EXERCISE GOAL — Find each line of the material below in which the word "brand" occurs, and return it.
◇ ◇ ◇
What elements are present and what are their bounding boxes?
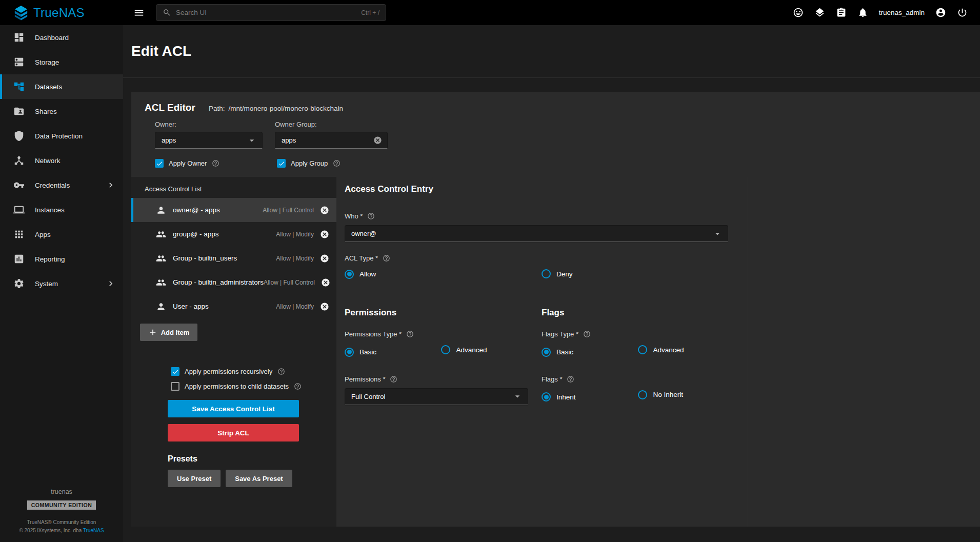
owner-field: Owner: apps (155, 121, 263, 149)
account-menu-button[interactable] (935, 7, 946, 18)
sidebar-item-label: Dashboard (35, 34, 69, 42)
apply-group-checkbox[interactable]: Apply Group (277, 159, 399, 168)
feedback-button[interactable] (793, 7, 804, 18)
brand-name: TrueNAS (33, 6, 85, 20)
clipboard-icon (836, 7, 847, 18)
acl-entry-row-owner[interactable]: owner@ - apps Allow | Full Control (131, 198, 336, 222)
chevron-right-icon (106, 278, 116, 289)
group-icon (156, 229, 166, 239)
help-icon[interactable] (367, 212, 375, 220)
smiley-icon (793, 7, 804, 18)
help-icon[interactable] (406, 330, 414, 338)
truenas-link[interactable]: TrueNAS (83, 528, 104, 533)
presets-title: Presets (168, 454, 336, 464)
save-as-preset-button[interactable]: Save As Preset (226, 470, 292, 487)
sidebar-item-system[interactable]: System (0, 271, 123, 296)
sidebar-item-storage[interactable]: Storage (0, 50, 123, 74)
sidebar-item-dashboard[interactable]: Dashboard (0, 25, 123, 50)
radio-selected-icon (542, 392, 551, 402)
permissions-select[interactable]: Full Control (345, 388, 528, 405)
who-label-row: Who * (345, 212, 980, 220)
checkbox-checked-icon (171, 367, 179, 376)
remove-entry-icon[interactable] (320, 206, 329, 215)
radio-deny[interactable]: Deny (542, 269, 573, 278)
radio-permissions-basic[interactable]: Basic (345, 348, 439, 357)
help-icon[interactable] (294, 383, 302, 390)
radio-no-inherit[interactable]: No Inherit (638, 390, 732, 399)
storage-icon (13, 56, 25, 68)
owner-group-label: Owner Group: (275, 121, 388, 128)
sidebar-item-datasets[interactable]: Datasets (0, 74, 123, 99)
sidebar-item-credentials[interactable]: Credentials (0, 173, 123, 197)
sidebar-item-apps[interactable]: Apps (0, 222, 123, 247)
power-icon (957, 7, 968, 18)
hamburger-icon (133, 7, 145, 18)
network-hub-icon (13, 155, 25, 166)
owner-select[interactable]: apps (155, 132, 263, 149)
radio-allow[interactable]: Allow (345, 270, 376, 279)
radio-selected-icon (542, 348, 551, 357)
running-jobs-button[interactable] (836, 7, 847, 18)
remove-entry-icon[interactable] (320, 302, 329, 311)
sidebar-item-shares[interactable]: Shares (0, 99, 123, 124)
radio-flags-advanced[interactable]: Advanced (638, 345, 732, 354)
flags-section: Flags Flags Type * Basic (542, 308, 980, 405)
sidebar-item-label: Credentials (35, 182, 70, 189)
add-item-button[interactable]: Add Item (140, 324, 197, 341)
acl-entry-row-group[interactable]: group@ - apps Allow | Modify (131, 222, 336, 246)
help-icon[interactable] (567, 375, 574, 383)
help-icon[interactable] (212, 159, 219, 167)
shares-folder-icon (13, 106, 25, 117)
help-icon[interactable] (383, 254, 390, 262)
acl-entry-row-builtin-administrators[interactable]: Group - builtin_administrators Allow | F… (131, 270, 336, 294)
sidebar-item-label: Network (35, 157, 61, 165)
page-title: Edit ACL (131, 43, 191, 59)
help-icon[interactable] (277, 368, 285, 375)
footer-edition-line: TrueNAS® Community Edition (0, 518, 123, 527)
owner-group-input[interactable]: apps (275, 132, 388, 149)
use-preset-button[interactable]: Use Preset (168, 470, 221, 487)
radio-unselected-icon (542, 269, 551, 278)
clear-input-icon[interactable] (373, 136, 382, 145)
global-search[interactable]: Ctrl + / (156, 4, 386, 21)
form-divider (748, 177, 748, 527)
brand[interactable]: TrueNAS (0, 5, 123, 21)
checkbox-checked-icon (155, 159, 164, 168)
acl-entry-row-user-apps[interactable]: User - apps Allow | Modify (131, 294, 336, 318)
topbar: TrueNAS Ctrl + / truenas_admin (0, 0, 980, 25)
who-select[interactable]: owner@ (345, 225, 728, 242)
sidebar-item-label: Shares (35, 108, 57, 115)
radio-flags-basic[interactable]: Basic (542, 348, 636, 357)
apply-to-child-datasets-checkbox[interactable]: Apply permissions to child datasets (171, 382, 336, 391)
checkbox-unchecked-icon (171, 382, 179, 391)
power-menu-button[interactable] (957, 7, 968, 18)
acl-entry-row-builtin-users[interactable]: Group - builtin_users Allow | Modify (131, 246, 336, 270)
help-icon[interactable] (390, 375, 397, 383)
person-icon (156, 205, 166, 215)
radio-permissions-advanced[interactable]: Advanced (441, 345, 535, 354)
group-icon (156, 253, 166, 264)
save-acl-button[interactable]: Save Access Control List (168, 400, 299, 417)
radio-inherit[interactable]: Inherit (542, 392, 636, 402)
layers-icon (814, 7, 825, 18)
jobs-button[interactable] (814, 7, 825, 18)
sidebar-item-label: Reporting (35, 255, 65, 263)
sidebar-item-label: Instances (35, 206, 65, 214)
bar-chart-icon (13, 253, 25, 265)
sidebar-item-network[interactable]: Network (0, 148, 123, 173)
apply-recursively-checkbox[interactable]: Apply permissions recursively (171, 367, 336, 376)
sidebar-item-reporting[interactable]: Reporting (0, 247, 123, 271)
sidebar-item-instances[interactable]: Instances (0, 197, 123, 222)
remove-entry-icon[interactable] (320, 254, 329, 263)
computer-icon (13, 204, 25, 215)
search-input[interactable] (176, 9, 356, 16)
menu-toggle-button[interactable] (133, 7, 145, 18)
apply-owner-checkbox[interactable]: Apply Owner (155, 159, 277, 168)
strip-acl-button[interactable]: Strip ACL (168, 424, 299, 441)
remove-entry-icon[interactable] (320, 230, 329, 239)
remove-entry-icon[interactable] (321, 278, 330, 287)
help-icon[interactable] (333, 159, 341, 167)
alerts-button[interactable] (857, 7, 868, 18)
sidebar-item-data-protection[interactable]: Data Protection (0, 124, 123, 148)
help-icon[interactable] (583, 330, 591, 338)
◇ ◇ ◇
ANSWER BOX —
brand-name: TrueNAS (33, 6, 85, 20)
brand[interactable]: TrueNAS (0, 5, 123, 21)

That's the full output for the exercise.